Top of Record set

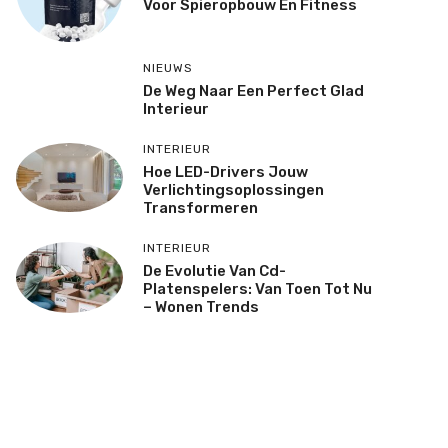
Voor Spieropbouw En Fitness
NIEUWS
De Weg Naar Een Perfect Glad
Interieur
INTERIEUR
Hoe LED-Drivers Jouw
Verlichtingsoplossingen
Transformeren
INTERIEUR
De Evolutie Van Cd-
Platenspelers: Van Toen Tot Nu
– Wonen Trends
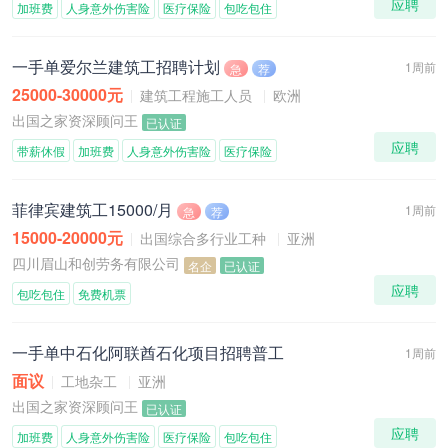
应聘
加班费
人身意外伤害险
医疗保险
包吃包住
一手单爱尔兰建筑工招聘计划
1周前
急
荐
25000-30000元
建筑工程施工人员
欧洲
出国之家资深顾问王
已认证
应聘
带薪休假
加班费
人身意外伤害险
医疗保险
菲律宾建筑工15000/月
1周前
急
荐
15000-20000元
出国综合多行业工种
亚洲
四川眉山和创劳务有限公司
名企
已认证
应聘
包吃包住
免费机票
一手单中石化阿联酋石化项目招聘普工
1周前
面议
工地杂工
亚洲
出国之家资深顾问王
已认证
应聘
加班费
人身意外伤害险
医疗保险
包吃包住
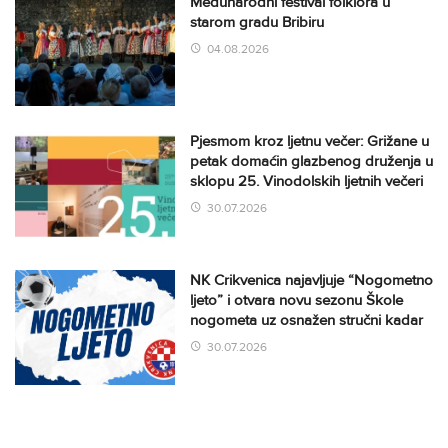
Međunarodni festival folklora u
starom gradu Bribiru
04.08.2026
Pjesmom kroz ljetnu večer: Grižane u
petak domaćin glazbenog druženja u
sklopu 25. Vinodolskih ljetnih večeri
30.07.2026
NK Crikvenica najavljuje “Nogometno
ljeto” i otvara novu sezonu Škole
nogometa uz osnažen stručni kadar
30.07.2026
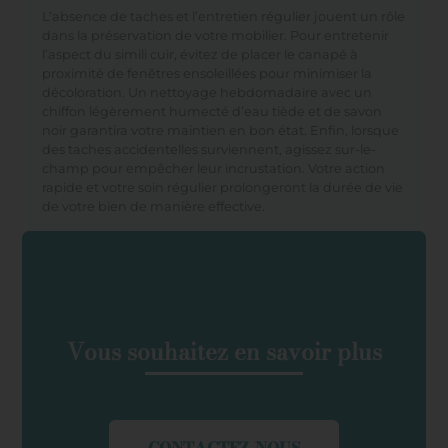
L’absence de taches et l’entretien régulier jouent un rôle
dans la préservation de votre mobilier. Pour entretenir
l’aspect du simili cuir, évitez de placer le canapé à
proximité de fenêtres ensoleillées pour minimiser la
décoloration. Un nettoyage hebdomadaire avec un
chiffon légèrement humecté d’eau tiède et de savon
noir garantira votre maintien en bon état. Enfin, lorsque
des taches accidentelles surviennent, agissez sur-le-
champ pour empêcher leur incrustation. Votre action
rapide et votre soin régulier prolongeront la durée de vie
de votre bien de manière effective.
Vous souhaitez en savoir plus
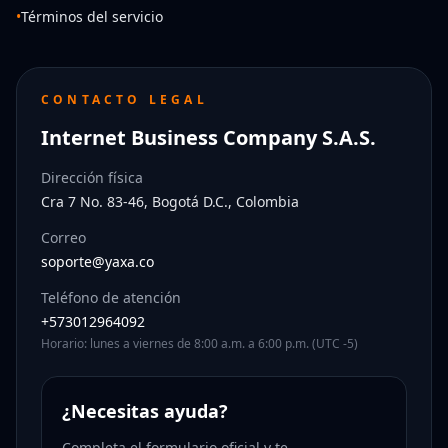
•
Términos del servicio
CONTACTO LEGAL
Internet Business Company S.A.S.
Dirección física
Cra 7 No. 83-46, Bogotá D.C., Colombia
Correo
soporte@yaxa.co
Teléfono de atención
+573012964092
Horario: lunes a viernes de 8:00 a.m. a 6:00 p.m. (UTC -5)
¿Necesitas ayuda?
Completa el formulario oficial y te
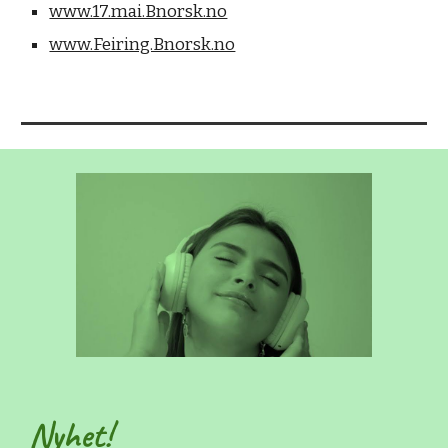
www.17.mai.Bnorsk.no
www.Feiring.Bnorsk.no
Nyhet!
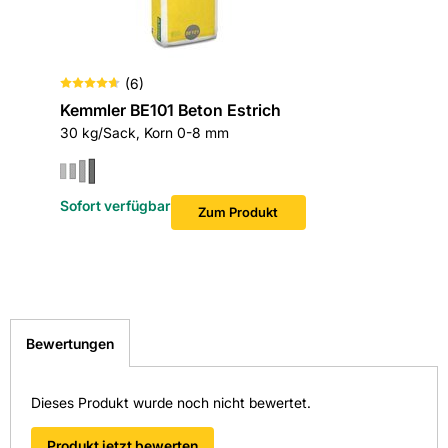
Kann die Atemwege reizen.
(
6
)
Kemmler BE101 Beton Estrich
30 kg/Sack, Korn 0-8 mm
Sofort verfügbar
Zum Produkt
Bewertungen
Dieses Produkt wurde noch nicht bewertet.
Produkt jetzt bewerten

Bottom of Record set

**To do:** Because the copy must hold no pictures, return only the lines that run from the line containing "soporte@yaxa.co" to the end of the data above, each exactly as it stands.

**Answer to this exercise:**
soporte@yaxa.co
Teléfono de atención
+573012964092
Horario: lunes a viernes de 8:00 a.m. a 6:00 p.m. (UTC -5)
¿Necesitas ayuda?
Completa el formulario oficial y te
www.17.mai.Bnorsk.no
www.Feiring.Bnorsk.no
Nyhet!
Kann die Atemwege reizen.
(
6
)
Kemmler BE101 Beton Estrich
30 kg/Sack, Korn 0-8 mm
Sofort verfügbar
Zum Produkt
Bewertungen
Dieses Produkt wurde noch nicht bewertet.
Produkt jetzt bewerten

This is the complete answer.